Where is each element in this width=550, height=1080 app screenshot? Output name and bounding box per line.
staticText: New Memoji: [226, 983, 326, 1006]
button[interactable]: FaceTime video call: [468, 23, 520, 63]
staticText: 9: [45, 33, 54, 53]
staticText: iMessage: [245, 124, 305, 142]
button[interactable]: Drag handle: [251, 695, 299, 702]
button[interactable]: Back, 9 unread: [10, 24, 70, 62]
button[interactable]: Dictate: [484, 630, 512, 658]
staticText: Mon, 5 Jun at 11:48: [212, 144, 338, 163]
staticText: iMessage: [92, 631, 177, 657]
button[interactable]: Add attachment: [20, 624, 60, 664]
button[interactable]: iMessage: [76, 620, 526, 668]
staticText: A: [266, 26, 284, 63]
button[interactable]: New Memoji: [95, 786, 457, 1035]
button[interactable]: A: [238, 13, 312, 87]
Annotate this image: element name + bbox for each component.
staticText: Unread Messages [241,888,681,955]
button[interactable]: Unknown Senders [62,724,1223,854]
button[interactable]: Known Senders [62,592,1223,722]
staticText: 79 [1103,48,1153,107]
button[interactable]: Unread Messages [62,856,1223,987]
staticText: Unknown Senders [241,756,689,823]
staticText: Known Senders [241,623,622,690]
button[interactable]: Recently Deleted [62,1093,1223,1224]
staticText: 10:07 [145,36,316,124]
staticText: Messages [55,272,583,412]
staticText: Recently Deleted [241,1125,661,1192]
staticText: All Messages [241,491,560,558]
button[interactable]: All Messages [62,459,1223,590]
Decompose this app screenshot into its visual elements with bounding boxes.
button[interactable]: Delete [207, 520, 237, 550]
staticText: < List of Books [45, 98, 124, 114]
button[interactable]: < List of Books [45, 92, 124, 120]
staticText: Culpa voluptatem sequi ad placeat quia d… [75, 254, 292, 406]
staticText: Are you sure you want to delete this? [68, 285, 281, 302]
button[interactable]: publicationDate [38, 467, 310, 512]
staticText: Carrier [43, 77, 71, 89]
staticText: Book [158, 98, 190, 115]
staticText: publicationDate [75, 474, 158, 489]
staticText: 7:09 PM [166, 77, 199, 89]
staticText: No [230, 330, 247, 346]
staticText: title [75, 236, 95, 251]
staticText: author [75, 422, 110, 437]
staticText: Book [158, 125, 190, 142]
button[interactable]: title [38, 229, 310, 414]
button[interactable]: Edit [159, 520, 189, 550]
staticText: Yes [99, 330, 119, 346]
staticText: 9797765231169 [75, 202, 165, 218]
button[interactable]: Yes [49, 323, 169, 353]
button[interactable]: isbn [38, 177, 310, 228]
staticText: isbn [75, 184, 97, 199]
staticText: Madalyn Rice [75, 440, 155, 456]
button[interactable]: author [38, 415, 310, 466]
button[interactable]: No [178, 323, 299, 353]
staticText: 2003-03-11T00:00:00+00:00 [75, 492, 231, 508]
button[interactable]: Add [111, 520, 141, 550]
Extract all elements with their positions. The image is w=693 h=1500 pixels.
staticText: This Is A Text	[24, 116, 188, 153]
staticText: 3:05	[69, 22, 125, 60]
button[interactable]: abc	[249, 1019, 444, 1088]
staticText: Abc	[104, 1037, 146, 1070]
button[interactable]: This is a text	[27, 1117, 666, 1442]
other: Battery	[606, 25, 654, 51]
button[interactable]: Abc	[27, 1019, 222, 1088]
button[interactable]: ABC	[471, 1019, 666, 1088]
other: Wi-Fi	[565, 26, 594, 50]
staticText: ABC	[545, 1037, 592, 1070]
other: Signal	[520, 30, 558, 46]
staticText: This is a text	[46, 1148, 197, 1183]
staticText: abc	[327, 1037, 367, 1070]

TASK TO CARRY OUT
Please give back only the lines starting with the one that contains "Extract all elements" and ending with the last line of the listing, retyped exactly.

RESPONSE TO THIS TASK
Extract all elements with their positions. The image is w=693 h=1500 pixels.
staticText: This Is A Text	[24, 116, 188, 153]
staticText: 3:05	[69, 22, 125, 60]
button[interactable]: abc	[249, 1019, 444, 1088]
staticText: Abc	[104, 1037, 146, 1070]
button[interactable]: This is a text	[27, 1117, 666, 1442]
other: Battery	[606, 25, 654, 51]
button[interactable]: Abc	[27, 1019, 222, 1088]
button[interactable]: ABC	[471, 1019, 666, 1088]
other: Wi-Fi	[565, 26, 594, 50]
staticText: ABC	[545, 1037, 592, 1070]
other: Signal	[520, 30, 558, 46]
staticText: This is a text	[46, 1148, 197, 1183]
staticText: abc	[327, 1037, 367, 1070]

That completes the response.